Australia’s long-awaited cybersecurity strategy, released yesterday, pledges to spend A$1.67 billion over the next ten years to improve online protection for businesses, individuals and the country as a whole.
The lion’s share of the cash will go towards policing and intelligence, with smaller amounts set aside for a grab bag of programs from cybersecurity training to digital ID. Much detail remains to be revealed, and whether the strategy succeeds in improving in the safety of all Australians will depend on how well it is executed over the coming decade.
As already announced on June 30, the Australian Signals Directorate (ASD) and the Australian Cyber Security Centre (ACSC) (which is based within the ASD) are big winners. They will jointly receive A$1.35 billion over the next ten years.
The funding will be used to:
build a new system to share information with industry about the tactics and operations of hackers, criminal syndicates and hostile foreign governments
implement technology and processes to block malicious websites and viruses before they reach millions of Australians
expand data science and intelligence capabilities (in other words, more cyber spies)
establish new research laboratories
transform the Joint Cyber Security Centres managed by the ACSC, including the placement of outreach officers to help support small and medium-sized businesses.
These businesses will be able to contact the ACSC for online cyber training to upskill staff and access a round-the-clock helpdesk for advice and assistance. It’s unclear how the government plans to assess this service, but high-quality advice and rapid response will be the keys for success.
The government will also implement an awareness campaign targeting small business, older Australians and Australian families to help improve community cyber safety. This is a long overdue measure, but it will need to be sustained and to resonate with the target audience to change the security culture and behaviour of Australians.
The remaining A$320 million, or A$32 million per year over ten years, will be spread over many programs largely aimed at businesses and the education sector.
Large businesses and service providers will be “encouraged” by the federal government to create tools and bundles of secure services to offer to small businesses. The cost of these secure services is unclear.

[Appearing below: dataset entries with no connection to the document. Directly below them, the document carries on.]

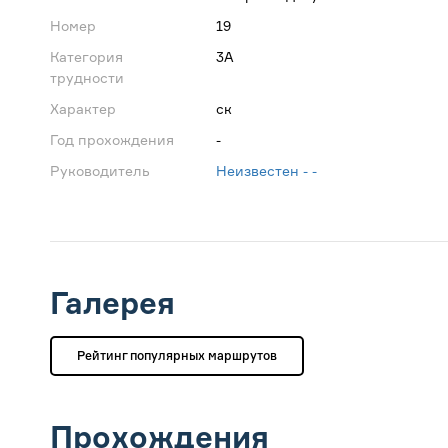
Номер
19
Категория
3А
трудности
Характер
ск
Год прохождения
-
Руководитель
Неизвестен - -
Галерея
Рейтинг популярных маршрутов
Прохождения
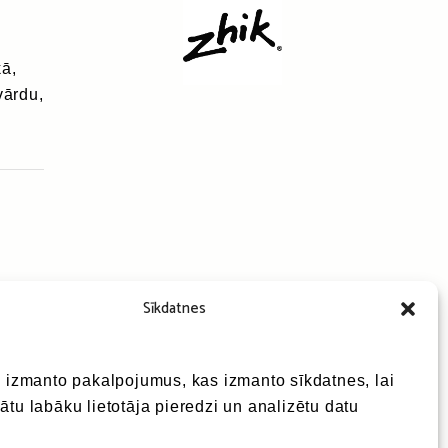
kā,
vārdu,
Sīkdatnes
e izmanto pakalpojumus, kas izmanto sīkdatnes, lai
ātu labāku lietotāja pieredzi un analizētu datu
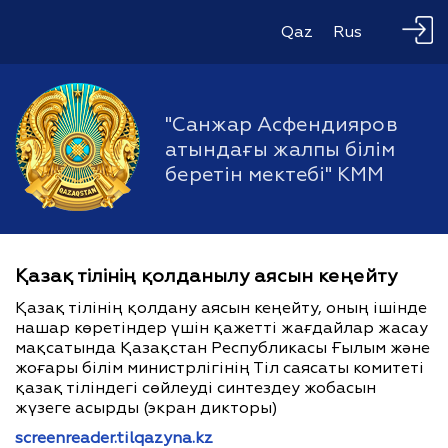
Qaz
Rus
"Санжар Асфендияров
атындағы жалпы білім
беретін мектебі" КММ
Қазақ тілінің қолданылу аясын кеңейту
Қазақ тілінің қолдану аясын кеңейту, оның ішінде
нашар көретіндер үшін қажетті жағдайлар жасау
мақсатында Қазақстан Республикасы Ғылым және
жоғары білім министрлігінің Тіл саясаты комитеті
қазақ тіліндегі сөйлеуді синтездеу жобасын
жүзеге асырды (экран дикторы)
screenreader.tilqazyna.kz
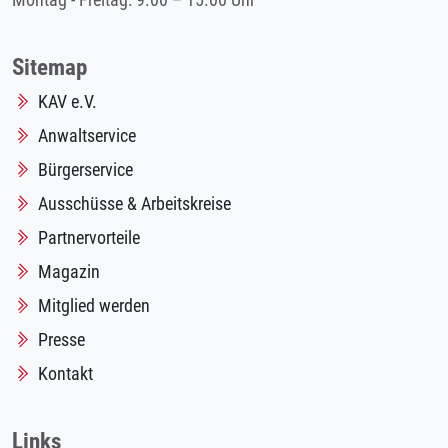
Montag - Freitag: 9.00 – 15.00 Uhr
Sitemap
KAV e.V.
Anwaltservice
Bürgerservice
Ausschüsse & Arbeitskreise
Partnervorteile
Magazin
Mitglied werden
Presse
Kontakt
Links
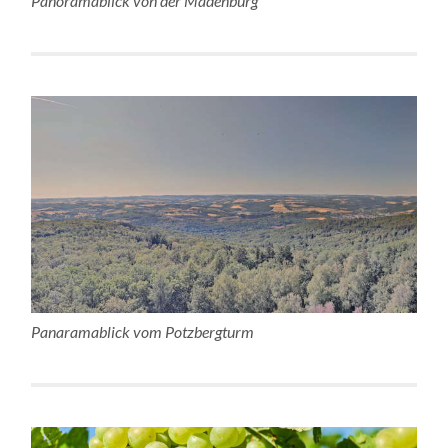
Panoramablick von der Madenburg
Panaramablick vom Potzbergturm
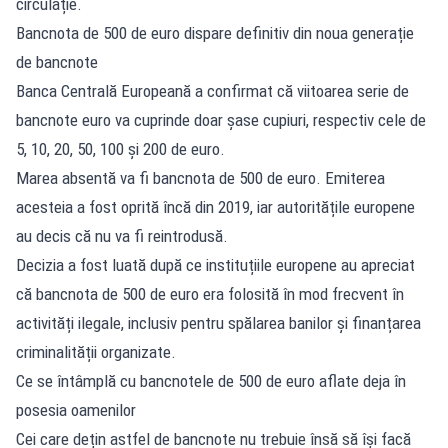
circulație.
Bancnota de 500 de euro dispare definitiv din noua generație
de bancnote
Banca Centrală Europeană a confirmat că viitoarea serie de
bancnote euro va cuprinde doar șase cupiuri, respectiv cele de
5, 10, 20, 50, 100 și 200 de euro.
Marea absentă va fi bancnota de 500 de euro. Emiterea
acesteia a fost oprită încă din 2019, iar autoritățile europene
au decis că nu va fi reintrodusă.
Decizia a fost luată după ce instituțiile europene au apreciat
că bancnota de 500 de euro era folosită în mod frecvent în
activități ilegale, inclusiv pentru spălarea banilor și finanțarea
criminalității organizate.
Ce se întâmplă cu bancnotele de 500 de euro aflate deja în
posesia oamenilor
Cei care dețin astfel de bancnote nu trebuie însă să își facă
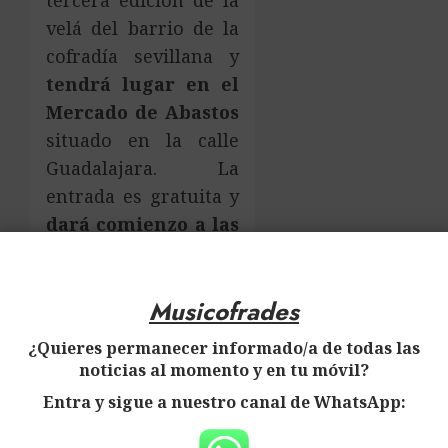
velá del barrio de la
cofradía sevillana y
tendrá lugar en el
Mercado de Abastos
situado en la calle
Guadalajara. La
entrada es gratuita y
dará comienzo a las
14:00 horas
de la
×
tarde, contando con
Musicofrades
un ambigú
gestionado por la
¿Quieres permanecer informado/a de todas las
corporación del
noticias al momento y en tu móvil?
Viernes de Dolores.
Entra y sigue a nuestro canal de WhatsApp:
Las formaciones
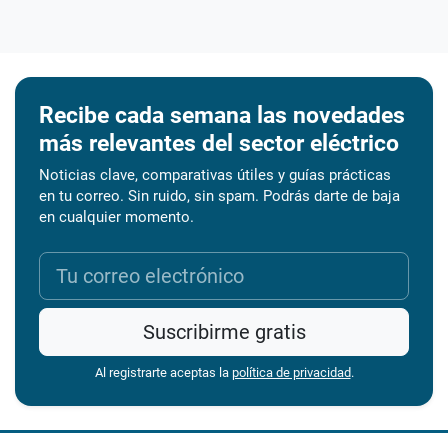
Recibe cada semana las novedades
más relevantes del sector eléctrico
Noticias clave, comparativas útiles y guías prácticas
en tu correo. Sin ruido, sin spam. Podrás darte de baja
en cualquier momento.
Suscribirme gratis
Al registrarte aceptas la
política de privacidad
.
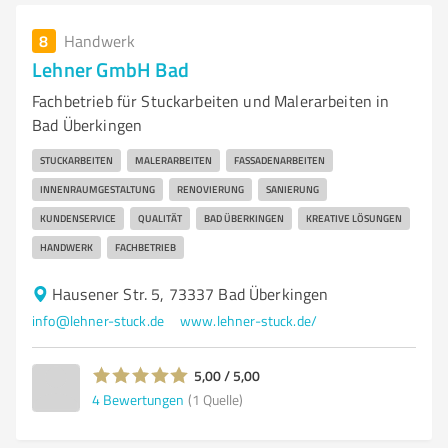
8
Handwerk
Lehner GmbH Bad
Fachbetrieb für Stuckarbeiten und Malerarbeiten in
Bad Überkingen
STUCKARBEITEN
MALERARBEITEN
FASSADENARBEITEN
INNENRAUMGESTALTUNG
RENOVIERUNG
SANIERUNG
KUNDENSERVICE
QUALITÄT
BAD ÜBERKINGEN
KREATIVE LÖSUNGEN
HANDWERK
FACHBETRIEB
Hausener Str. 5, 73337 Bad Überkingen
info@lehner-stuck.de
www.lehner-stuck.de/
5,00 / 5,00
4
Bewertungen
(1 Quelle)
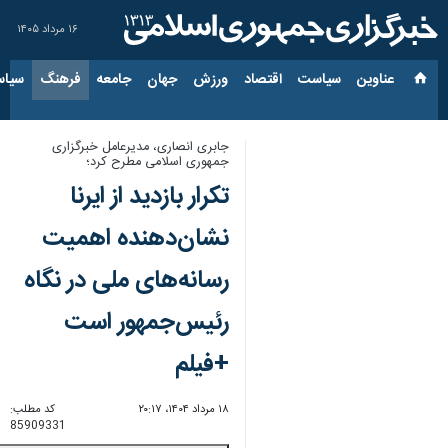
۱۶ مرداد ۱۴۰۵
عناوین‌
سیاست
اقتصاد
ورزش
جهان
جامعه
فرهنگ
سیاس
جابری انصاری، مدیرعامل خبرگزاری
جمهوری اسلامی مطرح کرد؛
تکرار بازدید از ایرنا
نشان‌دهنده اهمیت
رسانه‌های ملی در نگاه
رئیس‌جمهور است
+فیلم
۱۸ مرداد ۱۴۰۴، ۲۰:۱۷
کد مطلب:
85909331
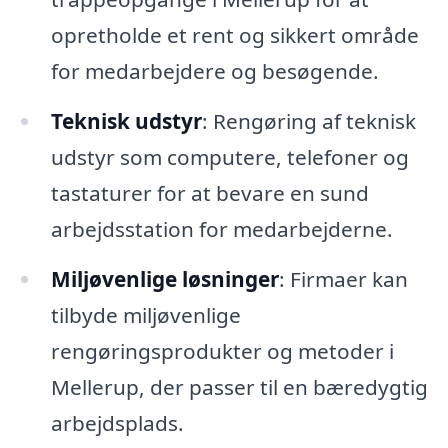
opretholde et rent og sikkert område
for medarbejdere og besøgende.
Teknisk udstyr
: Rengøring af teknisk
udstyr som computere, telefoner og
tastaturer for at bevare en sund
arbejdsstation for medarbejderne.
Miljøvenlige løsninger
: Firmaer kan
tilbyde miljøvenlige
rengøringsprodukter og metoder i
Mellerup, der passer til en bæredygtig
arbejdsplads.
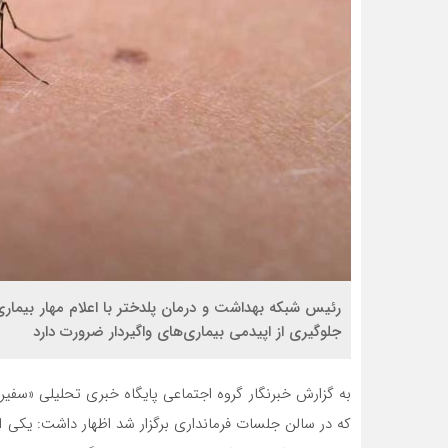
رئیس شبکه بهداشت و درمان پلدختر با اعلام مهار بیمار
جلوگیری از اپیدمی بیماری‌های واگیردار ضرورت دارد
به گزارش خبرنگار گروه اجتماعی پایگاه خبری تحلیلی «سفی
که در سالن جلسات فرمانداری برگزار شد اظهار داشت: یکی ا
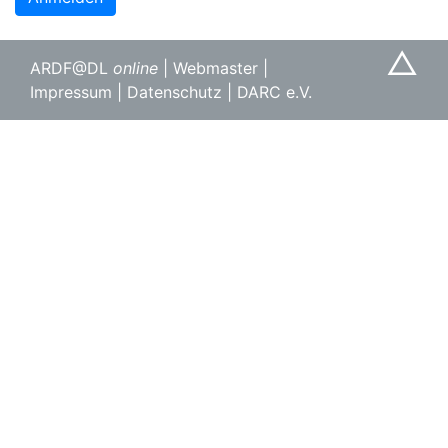
△
ARDF@DL
online
|
Webmaster
|
Impressum
|
Datenschutz
|
DARC e.V.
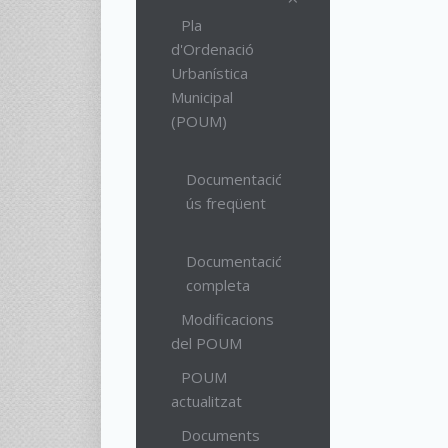
Pla
d'Ordenació
Urbanística
Municipal
(POUM)
Documentació
ús freqüent
Documentació
completa
Modificacions
del POUM
POUM
actualitzat
Documents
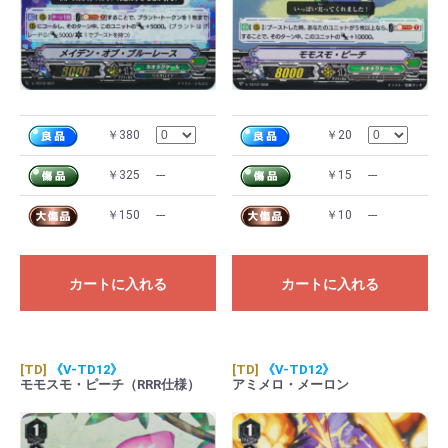
￥380
￥20
￥325
---
￥15
---
￥150
---
￥10
---
カートに入れる
カートに入れる
[TD]
《V-TD12》
[TD]
《V-TD12》
モモスモ・ピーチ（RRR仕様）
アミメロ・メーロン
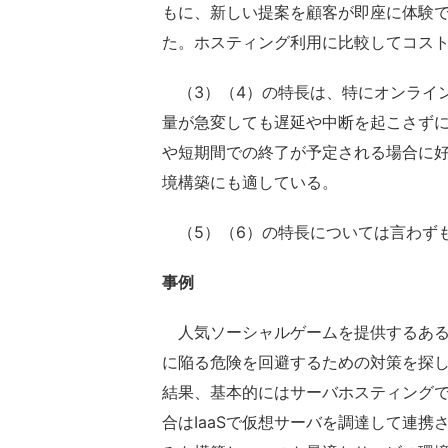
もに、新しい提案を顧客が即座に体験
た。ホスティング利用に比較してコス
（3）（4）の特長は、特にオンライン
量が急変しても遅延や中断を起こさず
や短期間での終了が予定される場合に好
境構築にも適している。
（5）（6）の特長については言わず
事例
人気ソーシャルゲームを提供するある
に陥る危険を回避するための対策を探
結果、基本的にはサーバホスティング
合はIaaSで仮想サーバを調達して連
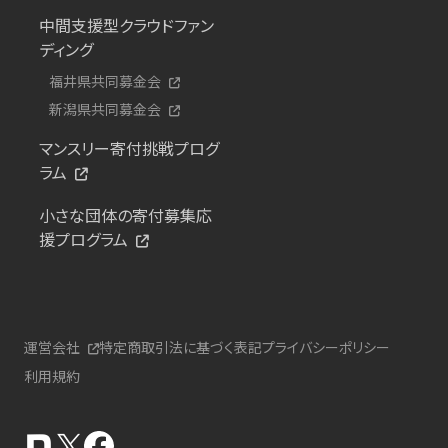
中間支援型クラウドファン
ディング
福井県共同募金会
新潟県共同募金会
マンスリー寄付挑戦プログ
ラム
小さな団体の寄付募集応
援プログラム
運営会社
特定商取引法に基づく表記
プライバシーポリシー
利用規約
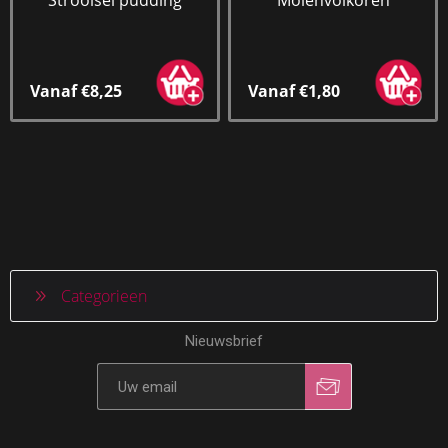
Vanaf €8,25
Vanaf €1,80
Categorieen
Nieuwsbrief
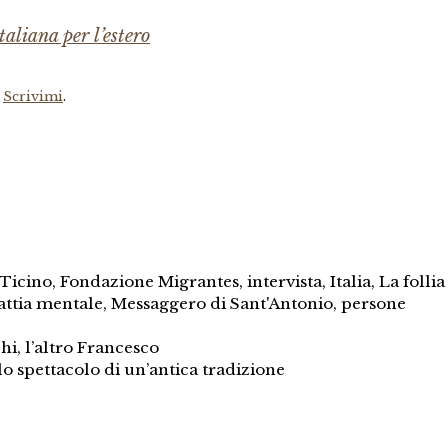
aliana per l’estero
?
Scrivimi
.
Ticino
,
Fondazione Migrantes
,
intervista
,
Italia
,
La follia
ttia mentale
,
Messaggero di Sant'Antonio
,
persone
i, l’altro Francesco
o spettacolo di un’antica tradizione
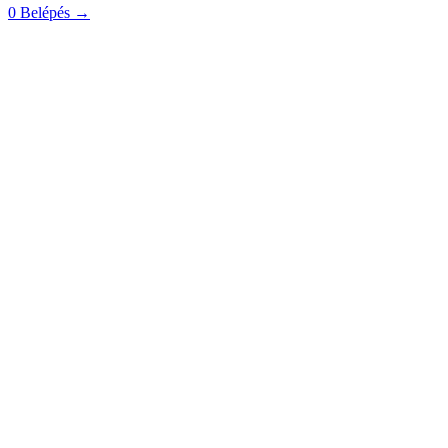
0
Belépés
→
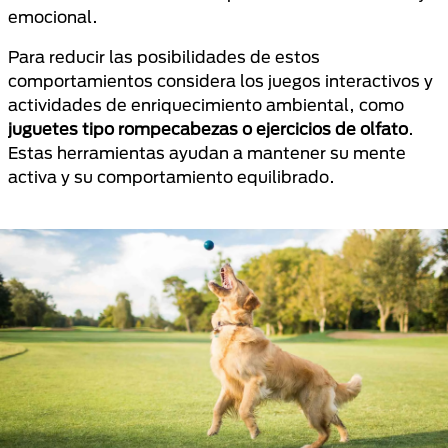
emocional.
Para reducir las posibilidades de estos
comportamientos considera los juegos interactivos y
actividades de enriquecimiento ambiental, como
juguetes tipo rompecabezas o ejercicios de olfato
.
Estas herramientas ayudan a mantener su mente
activa y su comportamiento equilibrado.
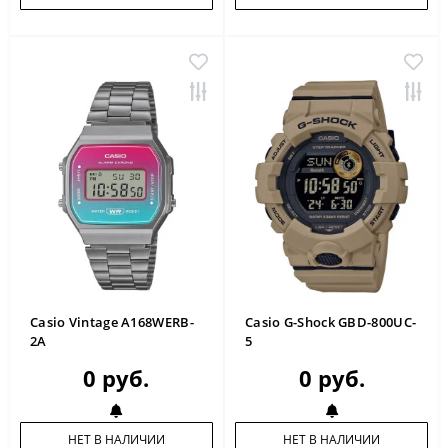
Casio Vintage A168WERB-
Casio G-Shock GBD-800UC-
2A
5
0 руб.
0 руб.
НЕТ В НАЛИЧИИ
НЕТ В НАЛИЧИИ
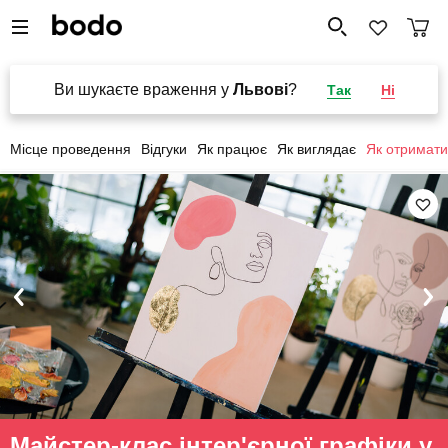
Ви шукаєте враження у
Львові
?
Так
Ні
Місце проведення
Відгуки
Як працює
Як виглядає
Як отримати
Майстер-клас інтер'єрної графіки у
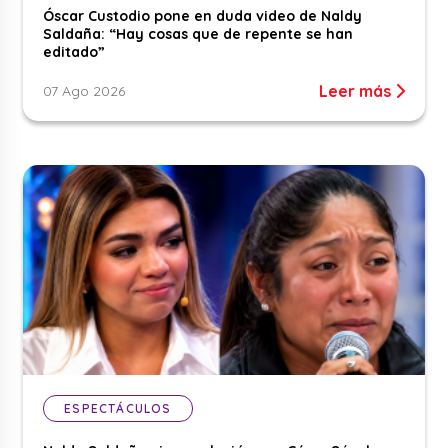
Óscar Custodio pone en duda video de Naldy
Saldaña: “Hay cosas que de repente se han
editado”
Leer más
07 Ago 2026
ESPECTÁCULOS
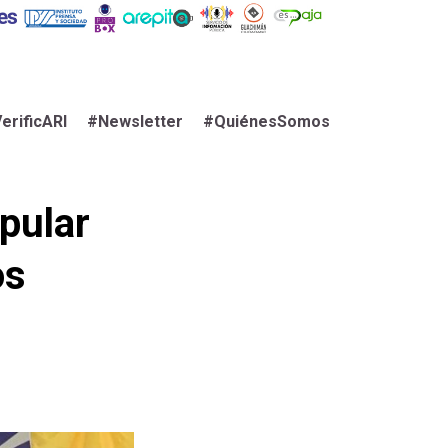
erificARI
#Newsletter
#QuiénesSomos
pular
os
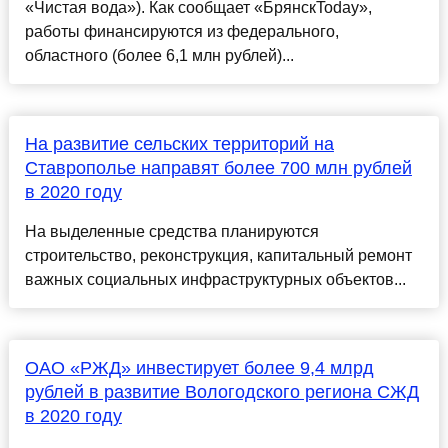
«Чистая вода»). Как сообщает «БрянскToday»,
работы финансируются из федерального,
областного (более 6,1 млн рублей)...
На развитие сельских территорий на
Ставрополье направят более 700 млн рублей
в 2020 году
На выделенные средства планируются
строительство, реконструкция, капитальный ремонт
важных социальных инфраструктурных объектов...
ОАО «РЖД» инвестирует более 9,4 млрд
рублей в развитие Вологодского региона СЖД
в 2020 году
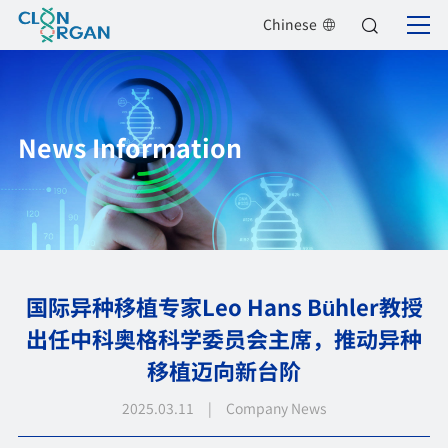
Chinese
News Information
国际异种移植专家Leo Hans Bühler教授
出任中科奥格科学委员会主席，推动异种
移植迈向新台阶
2025.03.11 | Company News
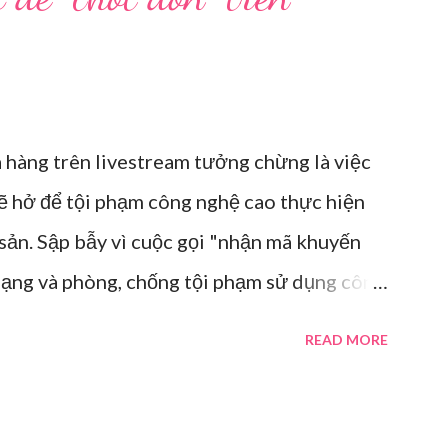
ám đốc Sở Y tế thành lập Tổ công tác về
ều tra Công an TP HCM vừa triệt phá đường
 giả quy mô lớn, hoạt động tinh vi ngay
ạo. Bên cạnh đó, Sở Y tế sẽ công khai danh
 hàng trên livestream tưởng chừng là việc
kẽ hở để tội phạm công nghệ cao thực hiện
 sản. Sập bẫy vì cuộc gọi "nhận mã khuyến
ạng và phòng, chống tội phạm sử dụng công
h đã tiếp nhận đơn trình báo của chị Nguyễn
READ MORE
ừa đảo chiếm đoạt tài khoản Facebook cá
hị T theo dõi một phiên livestream bán hàng
i cá nhân tại phần bình luận, để đặt hàng.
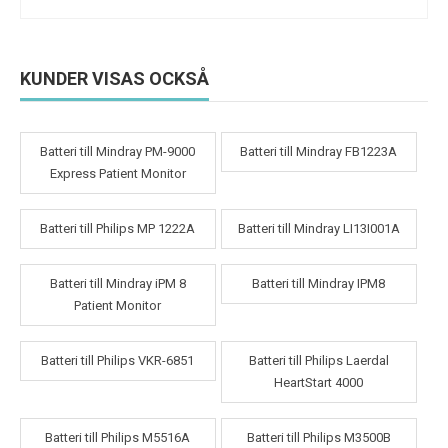
KUNDER VISAS OCKSÅ
Batteri till Mindray PM-9000
Batteri till Mindray FB1223A
Express Patient Monitor
Batteri till Philips MP 1222A
Batteri till Mindray LI13I001A
Batteri till Mindray iPM 8
Batteri till Mindray IPM8
Patient Monitor
Batteri till Philips VKR-6851
Batteri till Philips Laerdal
HeartStart 4000
Batteri till Philips M5516A
Batteri till Philips M3500B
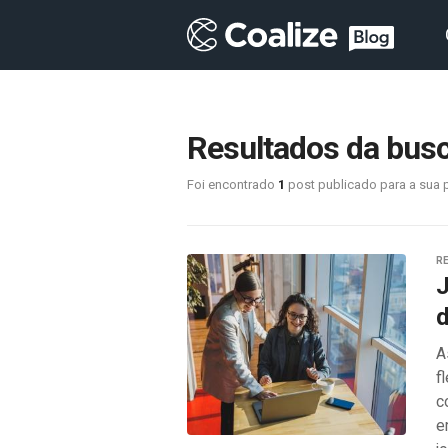
Resultados da busca
Foi encontrado
1
post publicado para a sua 
RE
J
d
A
f
c
e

How the promised “encouragement” will occur is also open to interpretation. It may be the stick approach, with legislation, or the carrot, via tax incentives or grants.
This strategy has its dangers. The federal government may appear to be picking winners and losers in a complex ecosystem of service providers.
Wait and see
Cyber security professionals will be regulated to ensure clear professional standards, like plumbers and electricians. This is a good thing, but again, the details will be extremely important, such as who performs the accreditation, what framework they use, and how the program is overseen.
Businesses and academia will also receive yet more “encouragement”, this time to partner together to find innovative new ways to improve cyber security skills. This means an injection of A$26.5m into the Cyber Skill Partnership Innovation Fund, as part of the Cyber Security National Workforce Growth Program.
The fund will help support scholarships, apprenticeships, retraining initiatives, internships and other activities that meet the need of businesses. It sounds exciting, but again it is light on details and metrics.
The strategy also discusses using digital identities such as myGovID to “make accessing online services easier and safer”. While this will help prevent identity theft and may be more convenient, it does raise the spectre of the return of the Australia Card concept. This national central identity register was proposed by the Hawke government in 1985.
We can also expect to see additional legislation introduced later this year, forcing critical infrastructure and systems of national significance to improve their cyber security. This is no bad thing, but it is unclear whether consumers or government will end up paying for it.
Execution of the strategy will be key
An Industry Advisory Committee will be established to guide and oversee the implementation of the strategy. Members of this extremely important committee are yet to be announced.
To be effective, the committee needs to include people from a variety of sectors such as healthcare, retail, manufacturing, finance, agriculture and education. As the government’s strategy makes clear, there is no one-size-fits-all solution for cyber security. The members of the committee must reflect a wide range of needs and diversity.
It is too early to tell whether the proposed strategy will deliver the right outcomes for Australian organisations, families and individuals. Until the strategy is executed, we won’t know whether and how it will deliver the promised safety improvements for all Australians.